Wie bei John Carpenters „Escape from New York“ oder einigen Werken frühen Werken Matt Ruffs oder Charles Platts ist die Reise der beste Teil des Buches. Nicht jedes Klischees kann Norbert Stöbe auf dieser Rettungsmission umschiffen, aber vieles wird interessant, dreidimensional, zeitlos und vor allem mit einem sarkastischen Augenzwinkern beschrieben. Dazu zieht sich der Titel des Buches „New York ist himmlisch“ immer wieder an den Hauswänden entlang. Bis es selbst Rafdl zu seinem Abschiedssatz nicht vom Leser, aber seinem Viertel macht.
„New York ist himmlisch“ ist keine reine dystopische Satire. Positiv ist der minutiös mit einem Hang zu bizarren Details entwickelte Hintergrund weitab vom Big Apple, dem es laut dem Erzähler in dieser Fiktion so viel besser als der Zone gehen soll. Phasenweise macht aber Norbert Stöbe zu wenig aus diesem Szenario und verliert sich in ausführlichen, aber den Plot wenig beeinflussenden Beschreibungen. Einen reinen klassischen Spannungsroman hat der Autor nicht als Ziel gehemmt. Nicht selten überdecken Stimmungen und Strömungen klassische Handlungsverläufe, deren manchmal rudimentär entwickelte Ansätze der Autor dann allerdings überraschend und stellenweise auch mit einem boshaften Augenzwinkern auflöst.

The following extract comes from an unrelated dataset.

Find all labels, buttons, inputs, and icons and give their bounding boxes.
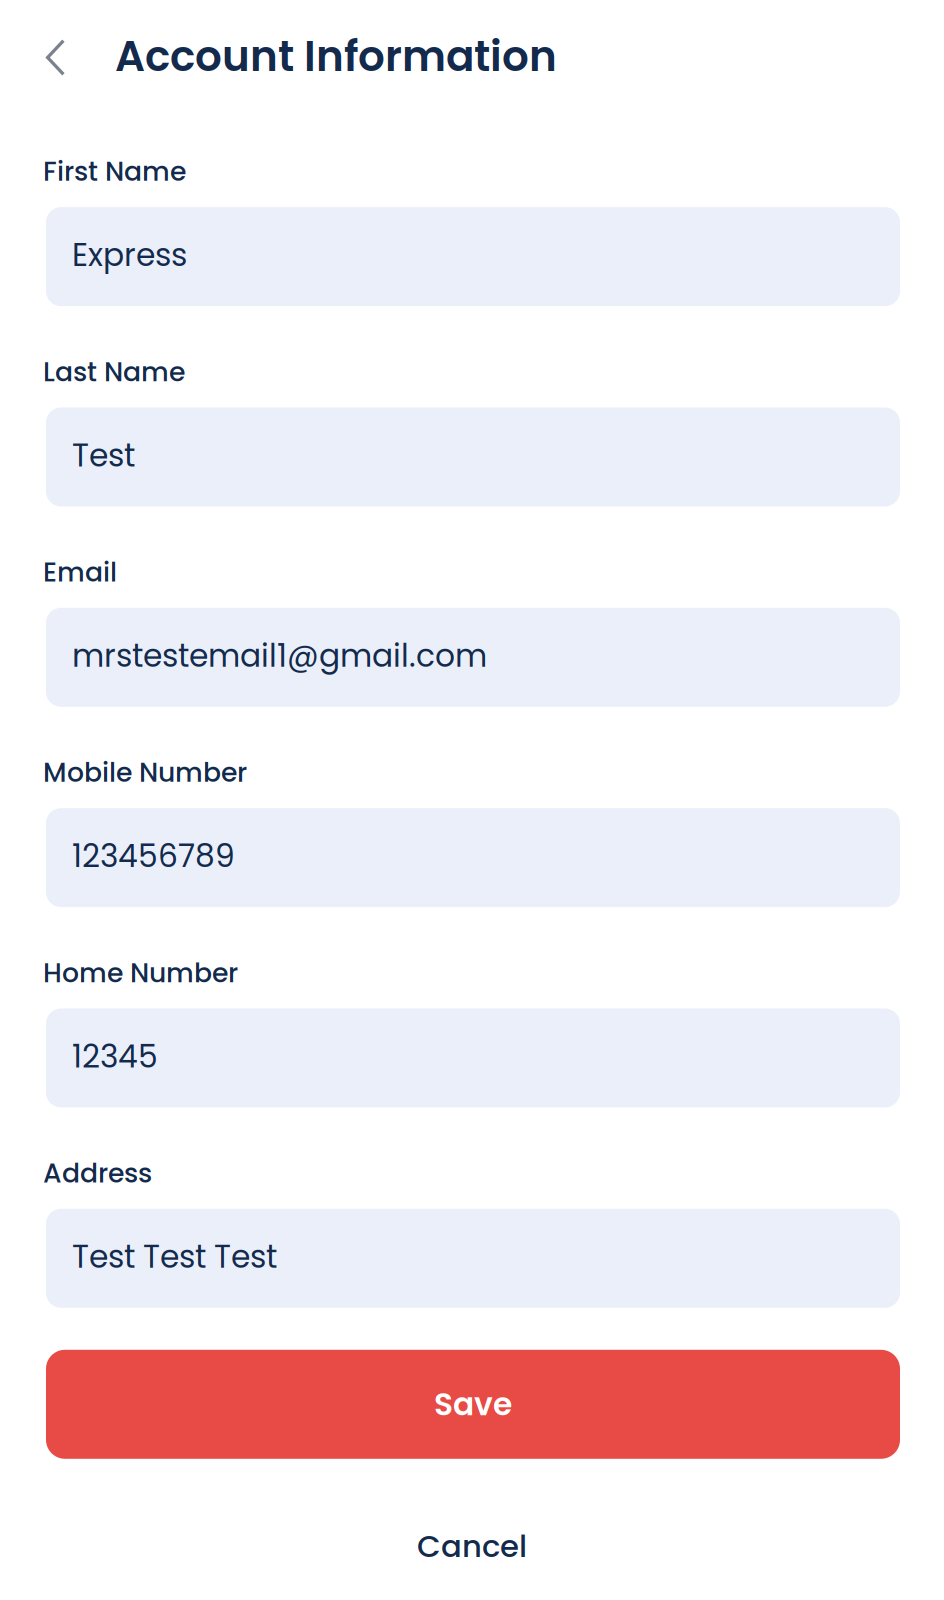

Stilistisch ist der Tonfall uneinheitlich. Eine überzeugende Einleitung, dann eine gute Einführung in den atmosphärischen Hintergrund und die plötzlich durch die Wahl von Aufzeichnungen statt direkter Erzählung viel zu gekünstelte wirkende Struktur werden von einigen entweder durch Drogen oder durch halluzinogene Gase Alptraumsequenzen eingerahmt. „New York ist himmlisch“ ist ein auch dreißig Jahre nach der Erstveröffentlichung interessanter, aber nicht mehr so provokativer Roman, wie er es wahrscheinlich gerne einmal gewesen sein wollte. Die Neuauflage vor allem auch als E Book ist aber überfällig gewesen.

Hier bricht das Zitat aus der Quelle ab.